##### GIVEN DATA #####

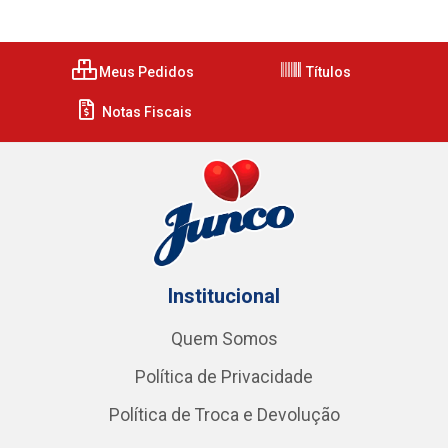
Meus Pedidos
Títulos
Notas Fiscais
Institucional
Quem Somos
Política de Privacidade
Política de Troca e Devolução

#####

For the word "Política", find all matching lines in the entries above and copy them out.

Política de Privacidade
Política de Troca e Devolução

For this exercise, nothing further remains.